Much to the chagrin of writers everywhere, there is no longer anything particularly shocking about a literary contest that fails to yield a winner. When W.S. Merwin announced that he couldn’t find a worthy manuscript to win the Yale Series of Younger Poets in 1997, many writers—including some of the nearly six hundred who entered the contest—could barely contain their outrage. Since then, however, the winnerless contest has become a fairly common occurrence. The Bread Loaf Writers’ Conference of Middlebury College couldn’t find a winner for the Bakeless Literary Publication Prize for fiction in 2001, nor for the prize in creative nonfiction in 2002 and in 2004; nobody won Zoo Press’s Award for Short Fiction competition in 2003 or in 2004; and the Association of Writers & Writing Programs (AWP) didn’t choose a winner for its 2004 Award Series in Short Fiction. Not one of these sponsoring organizations refunded the money they collected from entry fees.

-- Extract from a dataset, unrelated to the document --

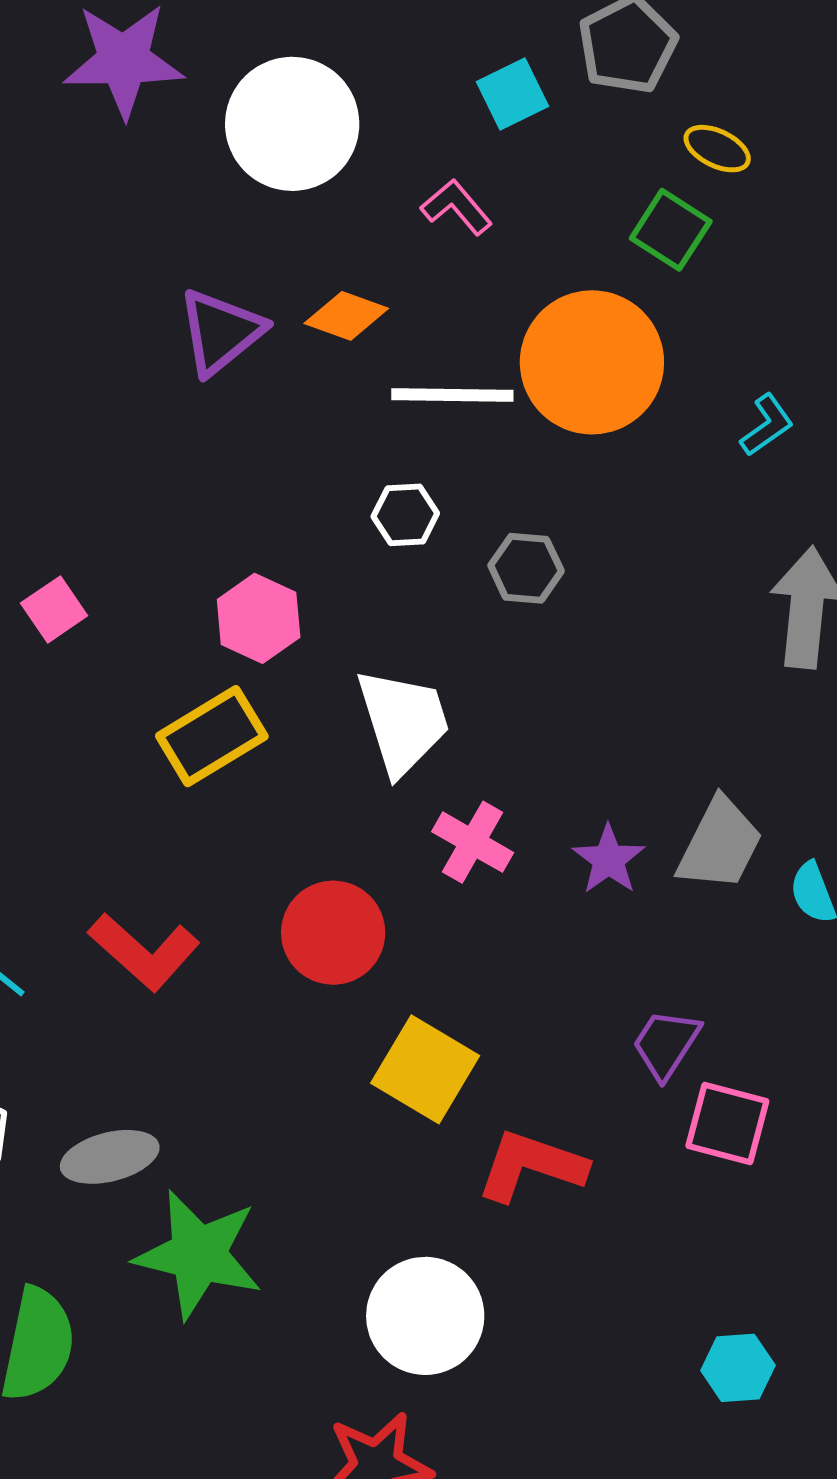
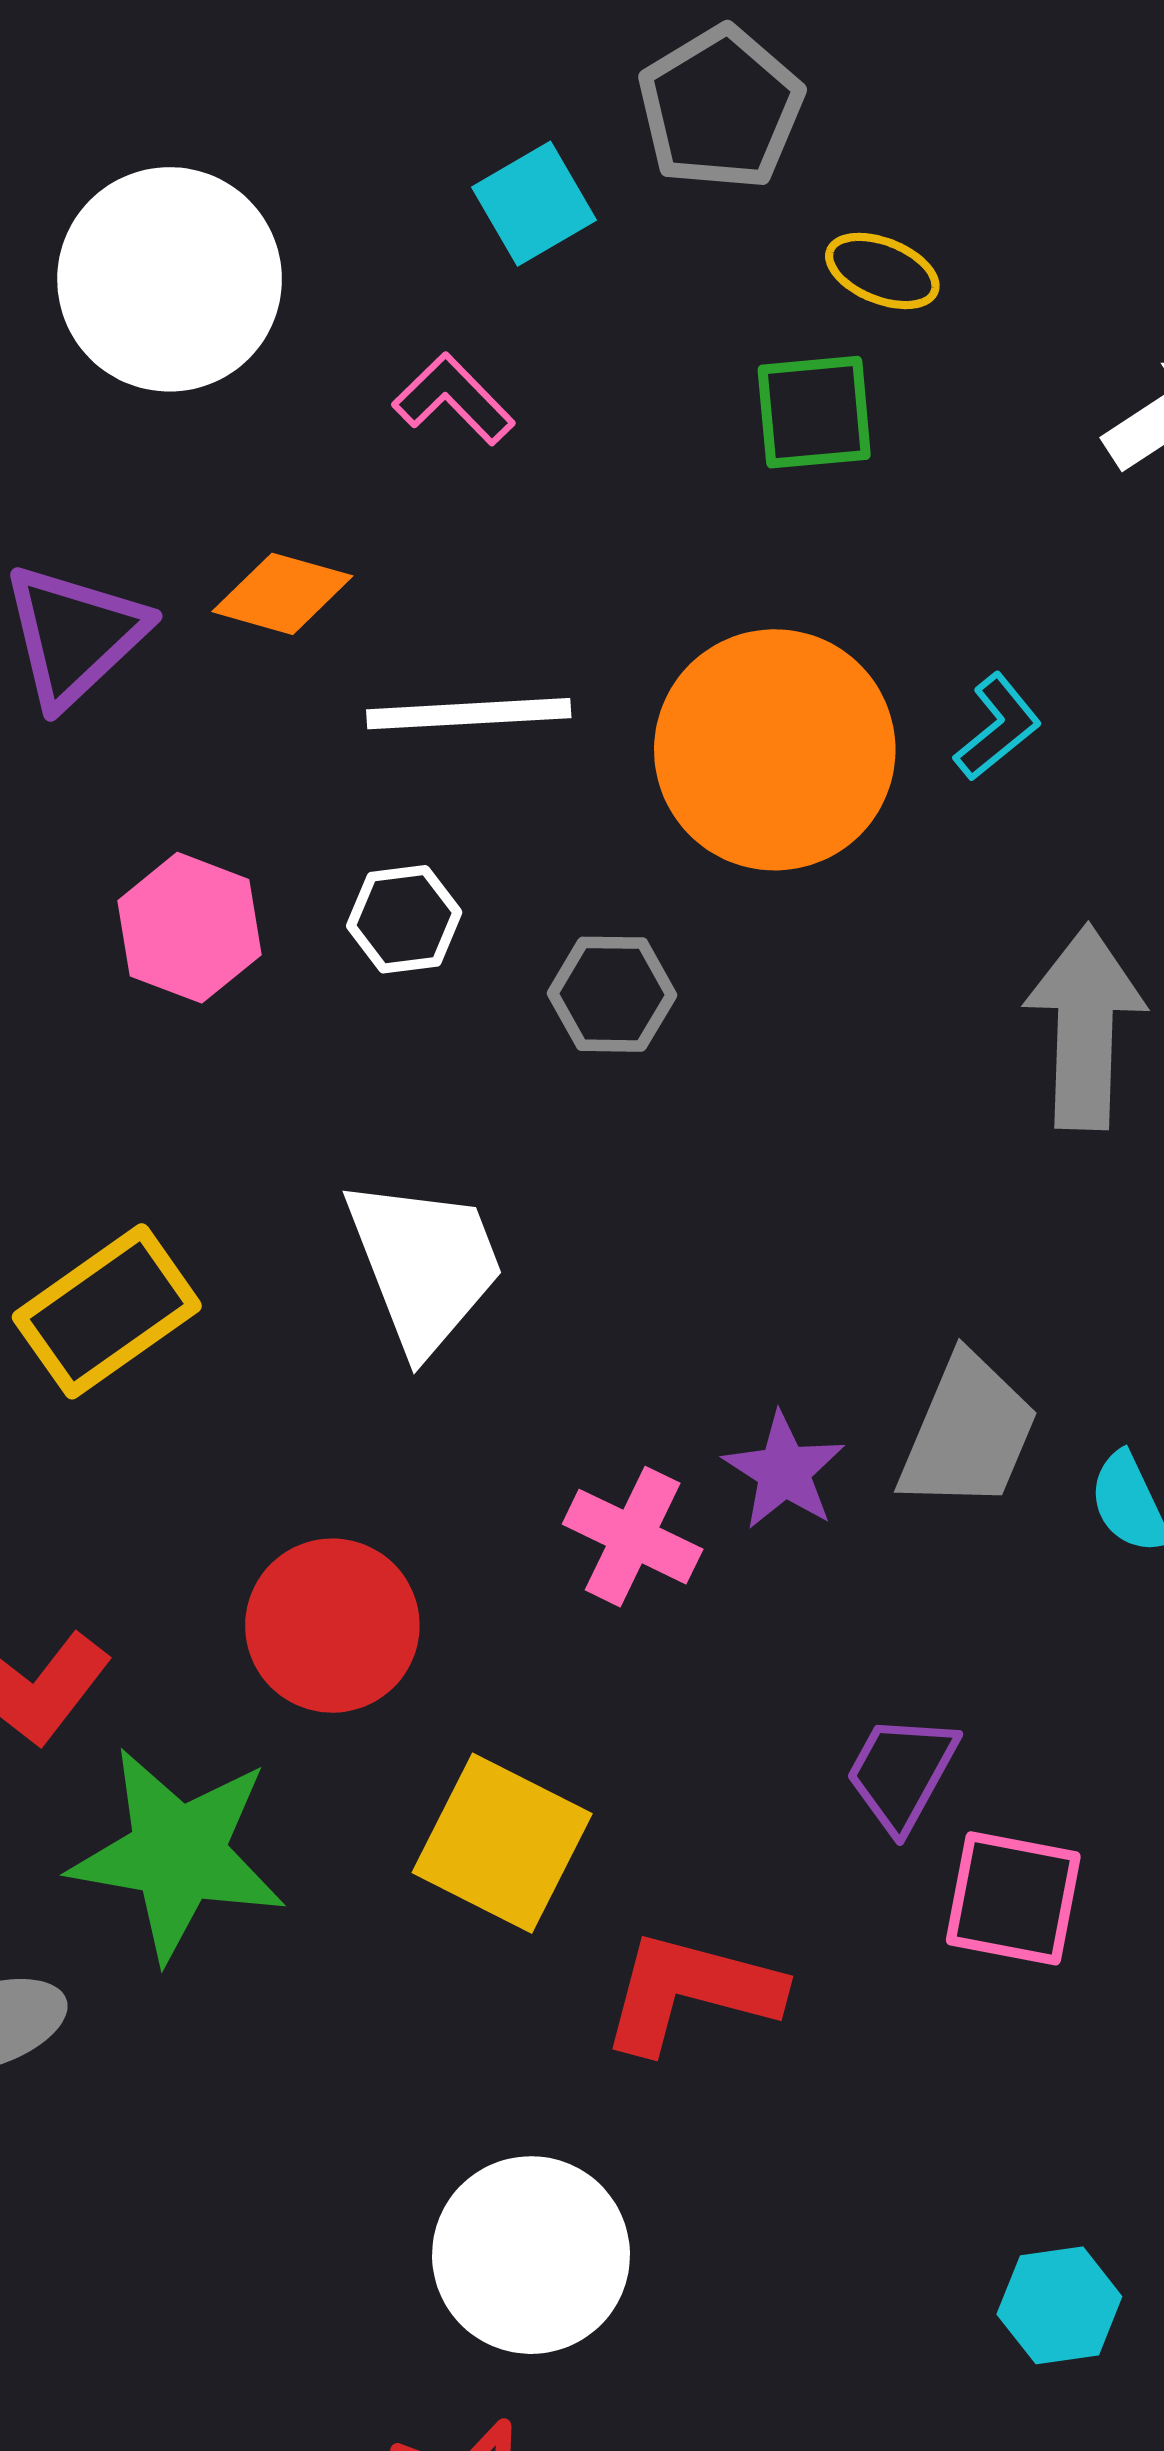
green square: (671, 230) -> (814, 412), turned -34
orange circle: (592, 362) -> (775, 750), moved
pink hexagon: (259, 618) -> (190, 928), moved
pink cross: (473, 842) -> (633, 1537), moved
green star: (198, 1254) -> (178, 1854), moved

The latest contest to come up short of a winner is the First Book Award in Fiction competition, sponsored by Winnow Press, an independent publisher in Austin, Texas. A message posted on the press’s Web site in October 2005 states that the submissions “were not of the professional quality that we expected to find in a winning entry,” which sounds a lot like what AWP executive director David Fenza said last year about the organization’s short fiction contest: that “no manuscript was worthy of the award.” Before everyone throws their hands up in exasperation, however, there is one small detail worth considering. Winnow Press is refunding entry fees and postage costs, and returning all of the manuscripts that were entered in the contest, along with a complimentary poetry chapbook or fiction book published by the press. Compared to the consolation offered by the aforementioned sponsoring organizations, Winnow Press’s offer seems generous. But, according to the press’s publisher, Corinne Lee, the decision was a no-brainer.

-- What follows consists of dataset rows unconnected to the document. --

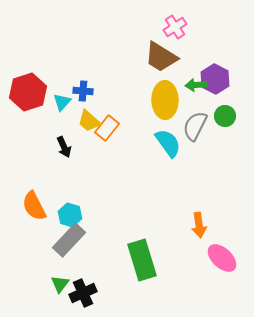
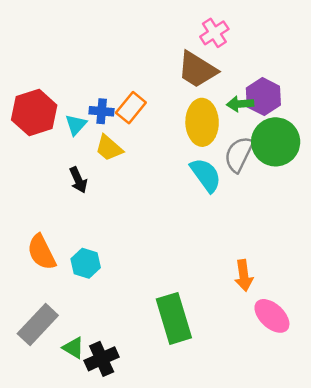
green circle: (225, 116) -> (276, 142), size x1.8
orange rectangle: (107, 128) -> (131, 108), moved
gray rectangle: (69, 240) -> (38, 325), moved
green triangle: (60, 284) -> (73, 348), turned -36

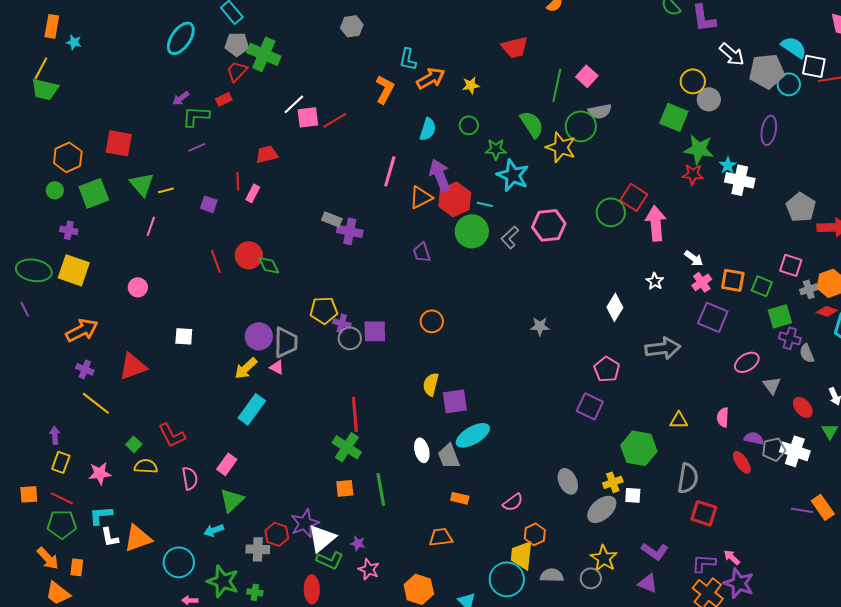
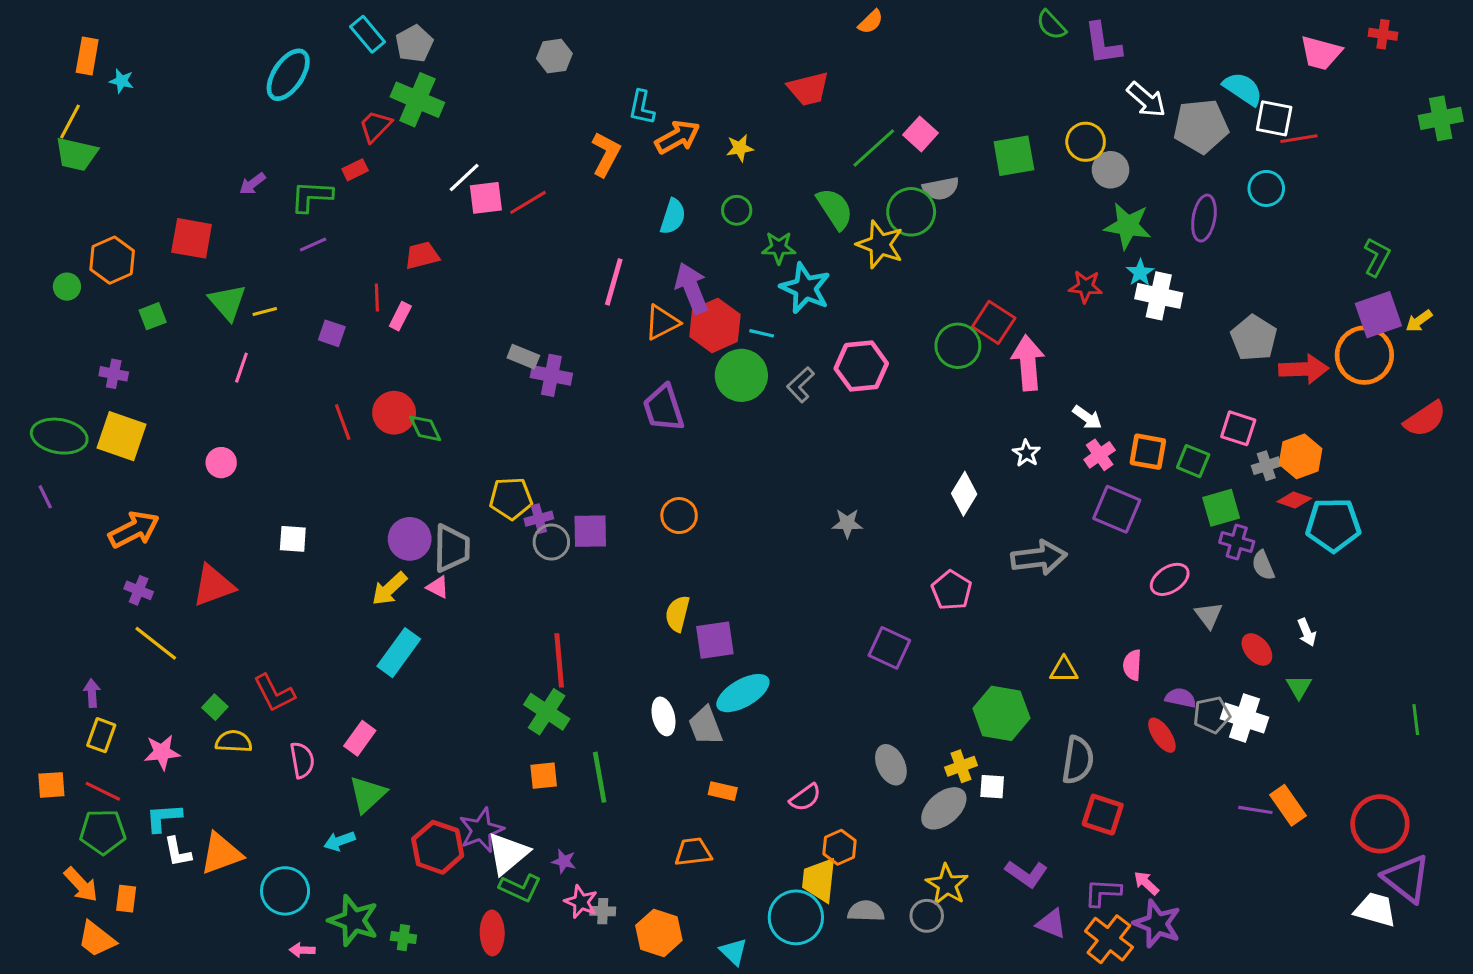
gray pentagon: (237, 44) -> (414, 44), moved, turned -30
cyan circle: (789, 84) -> (1266, 188), moved
green line: (557, 85) -> (874, 148), turned 36
purple arrow: (181, 98) -> (252, 184), moved
green square: (674, 117) -> (1014, 156), moved, turned -32
green star: (699, 149) -> (1128, 226), moved
green circle: (55, 190) -> (67, 287), moved
green square: (94, 193) -> (153, 316), size x0.6
purple trapezoid: (422, 252) -> (663, 408), size x1.5
purple cross: (342, 323) -> (539, 519), turned -30
purple square: (590, 406) -> (889, 648), moved
red hexagon: (277, 534) -> (438, 847), size x1.4
gray cross: (258, 549) -> (603, 911), moved, size x0.7
purple triangle: (648, 583) -> (1051, 924), moved

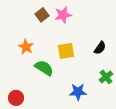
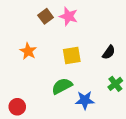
pink star: (63, 15) -> (68, 16), turned 30
green semicircle: (44, 68) -> (62, 86), moved, turned -60

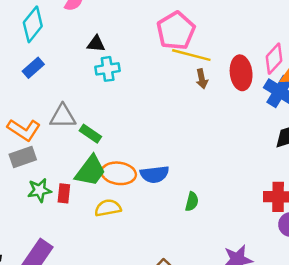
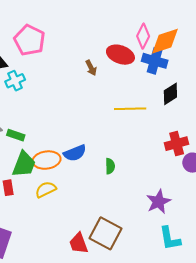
pink pentagon: (176, 31) -> (30, 40), moved
yellow line: (191, 55) -> (130, 109), moved
red ellipse: (241, 73) -> (120, 55), turned -48

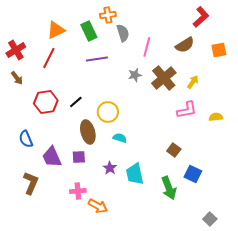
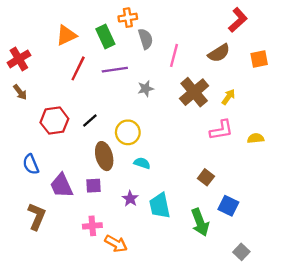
red line: (49, 58) -> (78, 68), moved
gray star: (135, 75) -> (146, 89), moved
gray square: (210, 219) -> (241, 252), moved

“Why should those entry fees be held by the press if a book is not produced?” she asks. “I believe the issue is simple: Authors send their manuscripts to a contest in the expectation that a winner will be chosen and a book will be produced. If that expectation is violated, the press has an obligation to send entry fees back.” Of course, some sponsoring organizations state up front that entry fees are nonrefundable—even if a winner is not chosen—and in those cases, Lee says, it is up to each entrant to make his own “judgment call” about whether to enter those particular contests.
The First Book Award in Fiction is given annually for a short story collection of no more than 120 pages. The winner receives one thousand dollars, publication of her book by Winnow Press, and twenty-five copies. The entry fee is twenty dollars. The press received approximately three hundred submissions to the 2005 competition.
Lee, along with Winnow Press editors Susan Long Haga, Colleen Hobbs, Brett Holloway-Reeves, Eileen Joyce, Jael Polnac, and Elizabeth Smith, screened the manuscripts and made the decision to end the competition sans winner before passing along any finalists to Roger Boylan, also an editor at Winnow Press, who was to be the final judge. As a result, Boylan was not paid the five hundred dollars that Winnow Press contest judges are normally given for their services. Lee stresses that it was a difficult decision to make, one that was arrived at only after a half-dozen meetings over a period of six months, but that in the end “all of the finalists would have required heavy editing to be publishable,” she says. “That did not seem to warrant…a one thousand dollar prize and publication.”
The entry fees for Winnow Press contests—there are three awards for poetry and two for fiction—are used exclusively for the publication of the winning books, so if there is no winning book to publish, Lee says, it stands to reason that the money is returned to the entrants of that particular contest. Nevertheless, the decision to return the entry fees, the postage, and the manuscripts is costing Winnow Press ten to fourteen dollars per entry “and involves a lot of work hours,” says Lee, who is offsetting some of the costs with her own money.
Despite the unfortunate outcome of the 2005 competition—for the three hundred entrants and for the press—Lee says the experience will not change the way they administer future contests. “We will continue to refund entry fees for contests if a winner is not chosen. However, we have serious doubts that we will continue the First Fiction Award. This last crop of manuscripts was so disappointing [that it] took the wind out of our small-press sails.”